However with a single server, it doesn't perfectly linearly scale with multiple clients. I'm getting

1 client: 5GB/s

2 clients: 8GB/s

3 client: 8.7GB/s





I'm easily reaching 30GB/s with a single client:

    dd if=/dev/zero of=/dev/null bs=1M status=progress
A second dd process hits the same speed.

My artisanal architecture design uses writes with a few characters and uses unix pipes:

    yes | pv > /dev/null
I hope that in my next rewrite I can advance to larger block sizes.

Interestingly I tried this as well and was disappointed with the results:

  yes $(printf %1024s | tr " " "y") | pv > /dev/null
About the same throughput as letting yes output a single character.

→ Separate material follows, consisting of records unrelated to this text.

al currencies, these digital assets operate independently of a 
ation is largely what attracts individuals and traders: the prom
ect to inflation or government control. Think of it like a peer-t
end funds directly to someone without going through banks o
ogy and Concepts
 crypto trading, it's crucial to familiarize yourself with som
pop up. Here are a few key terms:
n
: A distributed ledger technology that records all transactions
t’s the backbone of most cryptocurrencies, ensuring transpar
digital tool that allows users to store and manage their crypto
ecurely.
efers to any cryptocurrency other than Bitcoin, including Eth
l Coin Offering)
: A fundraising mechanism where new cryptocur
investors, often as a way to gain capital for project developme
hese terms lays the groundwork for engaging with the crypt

I guess Unix pipes are slow.

> I guess Unix pipes are slow.

Or string concatenation, or pipeviewer.


yes doesn't do string concatenation, at least not in the loop that matters. It just prepares a buffer of bytes once and writes it to stdout repeatedly.

https://github.com/coreutils/coreutils/blob/master/src/yes.c



What's the best hardware for running a /dev/null instance for production?

A single resistor at ground voltage.

That doesn't support expected features like 'stat /dev/null'.

I usually do a kubernetes cluster on top of VMs. But sometimes when I really want to scale the standard cloud server less platforms all support /dev/null out of the box. (Except for Windows...)

> Except for Windows...

copy c:\file nul

It's been there since DOS or more likely CP/M :)


   set "nul1=1>nul"
   set "nul2=2>nul"
   set "nul6=2^>nul"
   set "nul=>nul 2>&1"
just saw this in a .cmd script

Still need an adapter library though! Fortunately there are about 7 competing implementations on npm and most of them only have 5-6 transitive dependencies.

How did you measure this? Do you know that /dev/null is the limiting factor, or could it be the data source that is limiting?